Performance Gains: 3x Throughput and 10x Memory Capacity
The latest enhancements in vLLM deliver impressive DeepSeek results compared to v0.7.0, and are optimized for long-context generation workloads:
- 3x increase in generation throughput
- 10x increase in token memory capacity
- Horizontal scalability via vLLM’s pipeline parallelism
For example, on an 8x NVIDIA H200 setup, generation throughput increased by 40% with FP8 kernel optimizations and by 3.4x with MLA. In TP8PP2 (Tensor Parallelism 8, Pipeline Parallelism 2) settings with H100 GPUs, we observed a 26% improvement from FP8 kernels and a 2.8x boost from MLA.

Memory Optimization and Token Capacity Expansion
The secret to these throughput gains lies in memory optimization. MLA offers approximately 9.6x more memory capacity for key-value (KV) caches, which allows for significantly larger batch sizes during generation. On an 8x H200 setup, token capacity expanded from 54,560 to 512,000 tokens, enabling batch size growth from 13 to 128.
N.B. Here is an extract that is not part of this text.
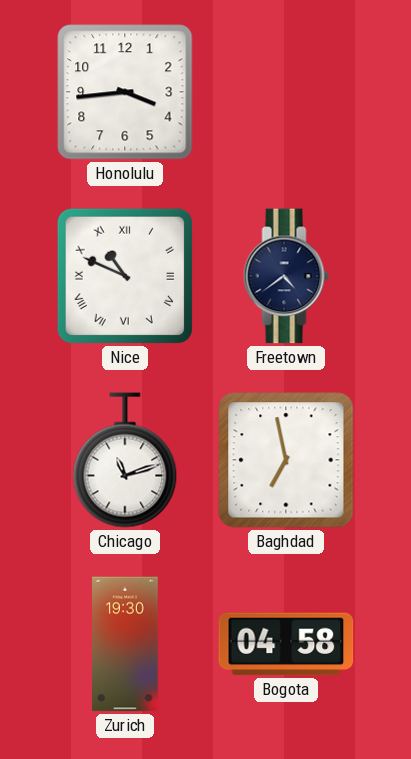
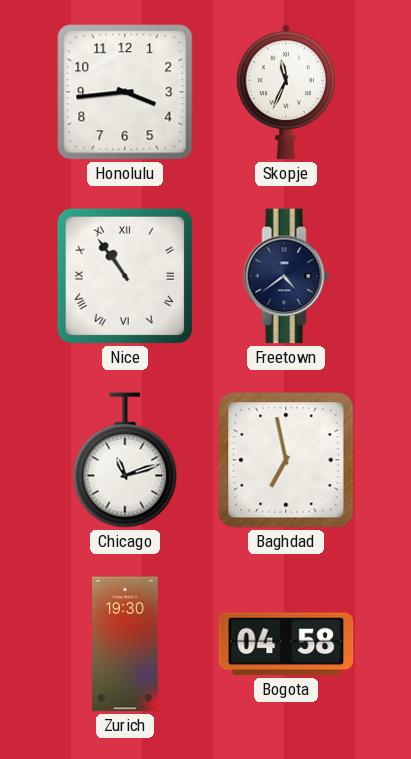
Skopje: none -> 11:34
Nice: 10:49 -> 10:54
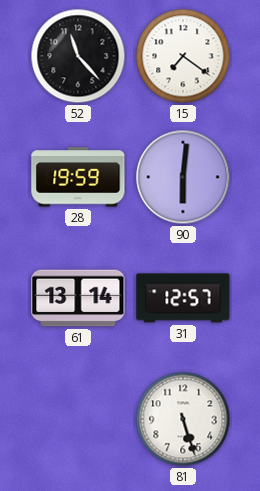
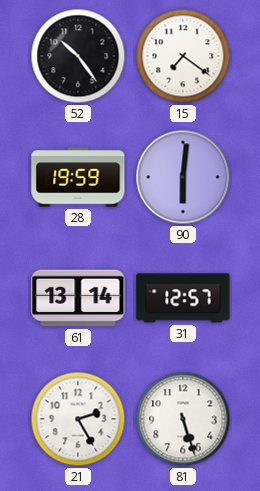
52: 11:23 -> 10:24
21: none -> 2:25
Trade-Offs in Low QPS Scenarios
While MLA excels in large-batch, high-throughput scenarios, it faces some limitations at low queries per second (QPS). Multi-Head Attention (MHA) currently outperforms MLA in these settings, offering better time-to-first-token (TTFT) performance. However, MLA makes up for it by delivering higher efficiency in time-per-output-token (TPOT) under sustained loads. We’re actively working to address this limitation to ensure consistent performance across all workloads.

About the MLA Algorithm
MLA’s core advantage is its ability to compute directly on latent cache values, bypassing the need to up-project KV cache values. This innovation, based on the "matrix absorption" algorithm introduced in the DeepSeek V2 paper, reduces memory overhead while maintaining accuracy. For those interested in a more technical breakdown, we recommend checking out this explanation of MLA from Tsu Bin.
Horizontal Scaling with Pipeline Parallelism
One of vLLM’s standout features is its pipeline parallelism, which supports horizontal scalability for extremely long generations (watch our recent office hours video to learn about vLLM’s tensor and pipeline parallelism). You can now connect multiple machines—without requiring Infiniband connections—to increase both KV cache capacity and throughput. This makes it easier than ever to serve models like DeepSeek R1 for complex, long-form tasks.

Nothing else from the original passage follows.